PORT ANGELES — More than 100 e-mails from residents and City Council members offer a revealing look at the issues and turmoil swirling around the resignation of Port Angeles City Manager Mark Madsen.
They depict the emotional, sometimes angry, undercurrent that preceded and followed Madsen’s July 9 letter to Mayor Gary Braun, when he told Braun he was resigning effective Sept. 1.
Madsen, 51, cited the “untenable, hostile work environment” he said was created by “certain individual council members toward each other, him, his City Hall staff and the community,” though at the time he didn’t name the council members.

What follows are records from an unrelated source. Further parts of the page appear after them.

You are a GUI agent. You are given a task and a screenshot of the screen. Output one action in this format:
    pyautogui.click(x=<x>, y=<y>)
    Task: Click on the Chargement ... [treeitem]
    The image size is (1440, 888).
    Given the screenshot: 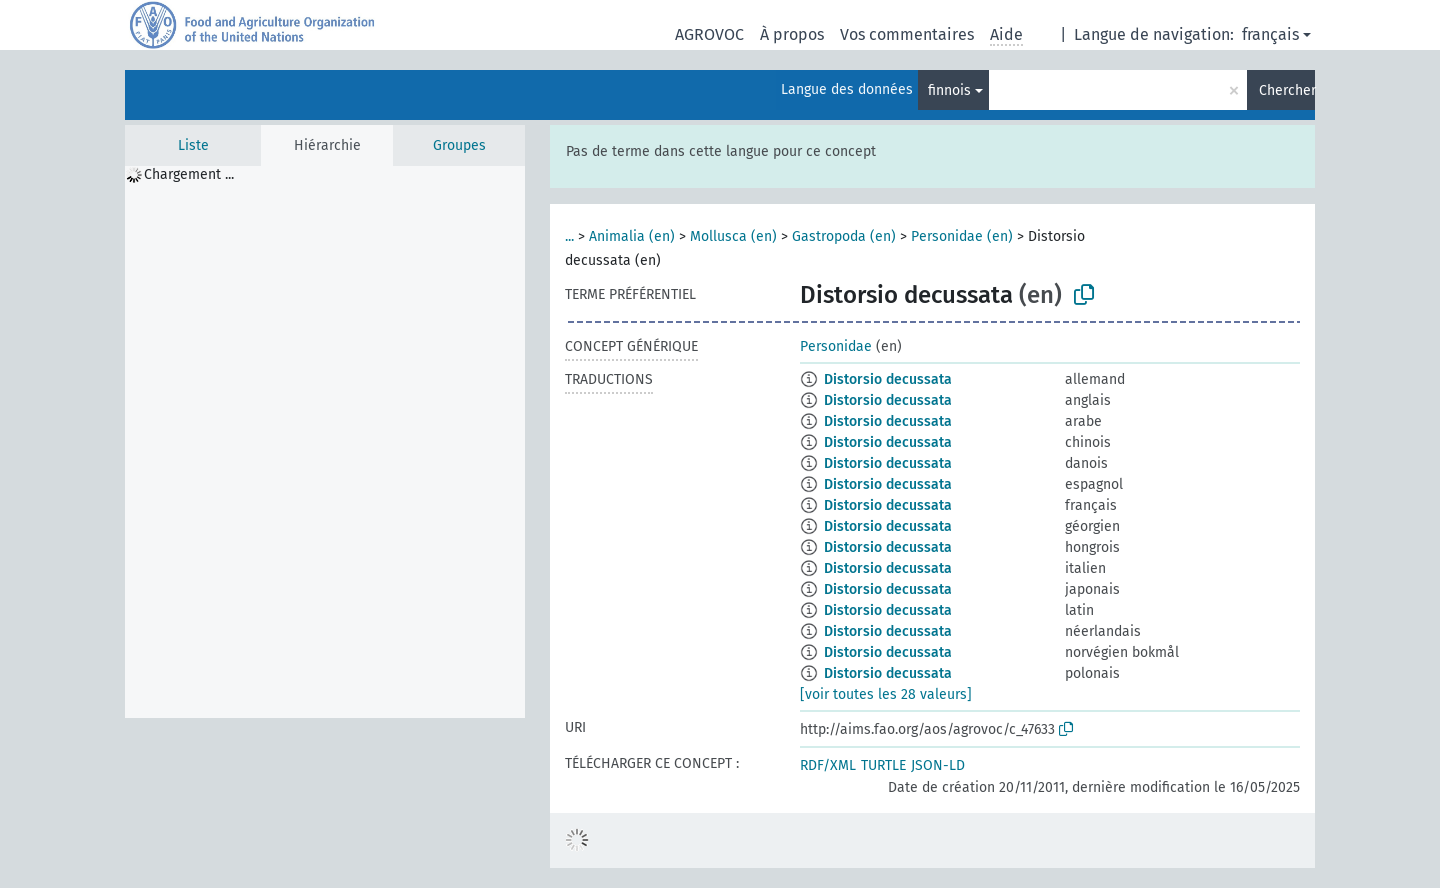 What is the action you would take?
    pyautogui.click(x=189, y=174)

City Hall e-mails — released to the Peninsula Daily News after it filed a freedom of information request — reveal particular tensions between Madsen and three City Council members — Cherie Kidd, Don Perry and Deputy Mayor Betsy Wharton — and among the City Council members themselves.
Clashes occurred through the year between the “new” and “old” council members and with Madsen — but escalated and reached a high in late June.
Kidd, Perry and Dan Di Guilio had been elected to the council the previous November and took office Jan. 1.
“I don’t know about the rest of you, but I don’t want to spend that much time being stressed out and going nowhere,” Wharton wrote in an e-mail after a closed-door executive session in June
Wharton suggested that the council get a facilitator for “teambuilding” and “goal setting.”
And from Madsen in another e-mail:
“All I heard from most of the council was ‘feel good platitudes’ that gloss over the underlying problems.
“NO ONE confronted the fact that the work of staff is being undermined.”